Wallabies halfback Nick Phipps’ behavior this Rugby Championship season has seen him rise rapidly through the ranks of rugby villainy. Jamie Wall looks at some of his greatest precedents.


Two blatant acts of bad sportsmanship this year have catapulted the perpetually bronzed Phipps into the number one position on the list of current rugby villains.

Exhibit A: throwing poor Malakai Fekitoa’s boot into the Westpac Stadium cheap seats (as if Fekitoa doesn’t have enough to worry about lately as it is)


Exhibit B: dropping a shoulder into an Argentine trainer in the final round match at Twickenham

In a game where good sportsmanship is often promoted to almost nauseating levels, becoming international rugby’s biggest villain could be seen a relatively easy achievement. However, Phipps is very much the latest in a list of thugs, cheats and unhinged maniacs who have brought a bit of colour to the often personality-deficient world rugby environment.

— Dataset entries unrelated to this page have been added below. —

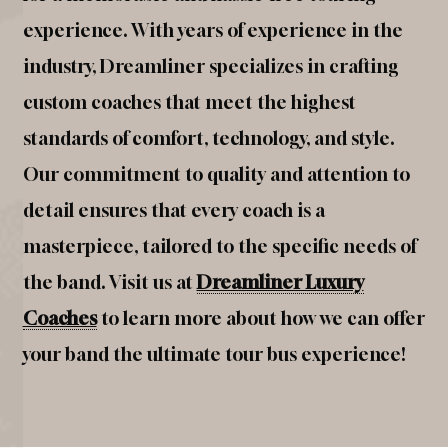
experience. With years of experience in the
industry, Dreamliner specializes in crafting
custom coaches that meet the highest
standards of comfort, technology, and style.
Our commitment to quality and attention to
detail ensures that every coach is a
masterpiece, tailored to the specific needs of
the band. Visit us at
Dreamliner Luxury
Coaches
to learn more about how we can offer
your band the ultimate tour bus experience!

These are some of his most villainous precedents:

Johan le Roux
Anyone feel like a snack? The Springbok prop did in a 1994 test against the All Blacks, nibbling on Sean Fitzpatrick’s ear a couple of years before Mike Tyson took ear-biting to a truly global audience. Le Roux received a massive 19-month ban, the longest ever in international rugby, as well as the infamy of the being one of the few men convicted of attempted cannibalism in international sport. It didn’t stop him from releasing a tell-all book entitled Biting Back, which was more or less a 300-page whinge about how crap touring New Zealand was.

Richard Cockerill
The All Blacks haka is a challenge, and generally the done thing for opposition players is to stand there looking staunch until it’s finished. Not so English hooker Cockerill, who decided that swearing profusely at his opposite Norm Hewitt would be a good idea in 1997. The All Blacks won the test comfortably, but Cockerill again raised the ire of NZ fans in another loss the following season by obnoxiously celebrating a try that closed the scoreline between the two sides to a mere 42 points.


Michael Brial
The Wallaby flanker’s name has become so synonymous with one incident it’s pretty much impossible to find any other information about the rest of his career. His assault on Frank Bunce in the second 1996 Bledisloe Cup test seemed completely unprovoked, although the fact that Bunce cocooned himself immediately does give a clue that he knew what was coming. Brial’s test career ended soon after, so he never had to face a hostile New Zealand crowd, but since then his name has been used for nothing else than to describe spirited, but ultimately futile, flurries of punches.

Sir Colin Meads
Old Pinetree is the most legendary All Black of all time, but he didn’t get his mythical status by being a nice guy all the time. As well as being sent off in a test against Scotland in 1967, he also earned a lifetime of derision from Australian fans for prematurely ending the career of Ken Catchpole. The halfback, often rated the finest to ever pull on the Wallaby jersey, had one leg pinned in a ruck when Meads wrenched the other as hard as he could. This tore Catchpole’s groin muscles irreparably – hence why Meads is held in wildly different regard on either side of the Tasman.

George Gregan
In a nice bit of symmetry, we end on a Wallaby halfback who Phipps could definitely learn a thing or two from when it comes to getting under an opponent’s skin. It only took three words from the eventual 139-test veteran in the 2003 Rugby World Cup to solidify his standing as the owner of (if you’re an All Blacks fan) the most ruthless sledge of all time. With the semifinal all but in the books for the Wallabibes, Gregan was picked up on the ref’s mic reminding the All Blacks that they’d have to wait “four more years” for a World Cup victory. Of course, he was wrong – it turned out to be eight.